When Bad Things Happen

to Good People

A sermon by

The Rev. Alex Stevenson

Job 1:1, 2:1-10

SERMON: When Bad Things Happen to Good People

Why do bad thing happen to good people? This is one of those questions that people of faith have pondered for millennia. Why do seemingly good or innocent people suffer? Why do children die in natural disasters? Why are infants born with debilitating diseases and why do babies get cancer?

Job is the book in the Bible that deals with this issue head on. In it we are told the story of a man who is truly righteous. In fact God Himself says that Job is blameless. Yet Job suffers horribly! He loses all his possessions and his family in one day. Then he loses his health and suffers from a horrible disease. Yet in all of this, Job does not sin against God.

But the question of why bad thing happen to good people is much closer to home than some guy who lived thousands of years ago in a far away land. For me it’s in my own family. Why did God allow my daughter Mary at the age of 7 to lose much of her hearing? Why did God allow Melissa at the age of 3 to lose much of her hearing and vision? They were surely innocent, yet God allowed this to happen to them.

As I said, people of faith have wrestled with this issue for thousands of years. The book of Job was probably written between 2,500 to 3,000 years ago. So there have been a number of different approaches to this issue. Let’s just take a quick look at a few attempts to answer the question: Why do bad things happen to good people?

The first response is “Who is really good?” After all, the Bible says that “all have sinned and fallen short of the glory of God.” So all of us are deserving of punishment and suffering. So really, bad things do not happen to good people because there are no truly good people.

Well what about Job? Could he have been truly blameless? Maybe he was just as blameless as a person could be. Or maybe he was blameless by Old Testament standards. Like many of us, maybe he never actually stole anything or killed anyone. But Jesus raised the bar of righteousness to show us God’s standard. Jesus says if we covet we have stolen and if we hate we have killed. By those standards we are all thieves and murderers – sinners all! So Job may have been blameless by human standards but not by God’s eternal standards. Therefore he deserved his suffering as punishment.
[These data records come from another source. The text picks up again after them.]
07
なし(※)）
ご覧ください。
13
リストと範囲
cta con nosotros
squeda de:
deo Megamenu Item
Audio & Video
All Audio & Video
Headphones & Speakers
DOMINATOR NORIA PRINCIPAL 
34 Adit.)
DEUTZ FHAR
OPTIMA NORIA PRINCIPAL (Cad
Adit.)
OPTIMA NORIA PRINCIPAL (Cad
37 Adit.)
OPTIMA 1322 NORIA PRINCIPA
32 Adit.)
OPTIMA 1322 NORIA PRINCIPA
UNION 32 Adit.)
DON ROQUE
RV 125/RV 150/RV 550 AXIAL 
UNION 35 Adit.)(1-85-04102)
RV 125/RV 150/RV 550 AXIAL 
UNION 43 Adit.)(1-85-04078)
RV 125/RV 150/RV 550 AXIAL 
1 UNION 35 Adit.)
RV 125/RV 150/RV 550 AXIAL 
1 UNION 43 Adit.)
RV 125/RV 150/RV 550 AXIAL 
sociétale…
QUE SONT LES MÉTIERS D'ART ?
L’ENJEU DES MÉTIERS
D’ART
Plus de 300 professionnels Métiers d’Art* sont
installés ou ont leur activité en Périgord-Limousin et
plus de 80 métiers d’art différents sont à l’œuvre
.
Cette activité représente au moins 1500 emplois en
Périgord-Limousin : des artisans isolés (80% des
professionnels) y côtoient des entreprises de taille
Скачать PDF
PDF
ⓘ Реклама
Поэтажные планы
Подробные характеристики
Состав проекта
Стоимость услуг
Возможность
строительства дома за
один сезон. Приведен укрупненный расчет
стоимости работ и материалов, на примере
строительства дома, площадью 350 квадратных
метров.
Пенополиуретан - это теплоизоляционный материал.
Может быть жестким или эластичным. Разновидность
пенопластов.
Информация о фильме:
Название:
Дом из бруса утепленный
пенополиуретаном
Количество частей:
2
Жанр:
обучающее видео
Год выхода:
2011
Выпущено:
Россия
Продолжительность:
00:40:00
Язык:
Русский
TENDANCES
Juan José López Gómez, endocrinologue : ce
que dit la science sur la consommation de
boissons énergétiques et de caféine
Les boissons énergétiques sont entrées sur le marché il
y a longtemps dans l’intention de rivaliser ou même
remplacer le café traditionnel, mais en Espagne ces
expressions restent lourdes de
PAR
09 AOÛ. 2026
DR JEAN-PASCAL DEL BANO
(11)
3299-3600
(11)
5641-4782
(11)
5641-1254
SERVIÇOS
But this answer falls woefully short. It might cover most of us. But what about suffering endured by children and infants? It doesn’t explain people born with debilitating and painful ailments. To just say we all deserve punishment isn’t an adequate answer to the question.

The second answer is that bad things happen to good people because God chooses not to interfere. This is based on the attitude I talked about last week that many people have––the idea that God is somehow detached from the universe. God started the machine going and people have messed the universe up. As a result bad things happen to good people because we have messed up the way the universe is supposed to work. Our sin has thrown a monkey wrench into the internal workings of the cosmos and gummed up the machine.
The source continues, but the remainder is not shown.